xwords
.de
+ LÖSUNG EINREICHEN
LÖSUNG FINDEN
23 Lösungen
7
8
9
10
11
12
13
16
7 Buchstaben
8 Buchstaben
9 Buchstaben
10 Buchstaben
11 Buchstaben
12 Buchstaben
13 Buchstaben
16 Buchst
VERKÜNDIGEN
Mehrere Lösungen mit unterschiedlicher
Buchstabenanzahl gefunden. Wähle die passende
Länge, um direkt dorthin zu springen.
━━━━━━
What to do: Restate the entries above word for word.

Exercise answer:
xwords
.de
+ LÖSUNG EINREICHEN
LÖSUNG FINDEN
23 Lösungen
7
8
9
10
11
12
13
16
7 Buchstaben
8 Buchstaben
9 Buchstaben
10 Buchstaben
11 Buchstaben
12 Buchstaben
13 Buchstaben
16 Buchst
VERKÜNDIGEN
Mehrere Lösungen mit unterschiedlicher
Buchstabenanzahl gefunden. Wähle die passende
Länge, um direkt dorthin zu springen.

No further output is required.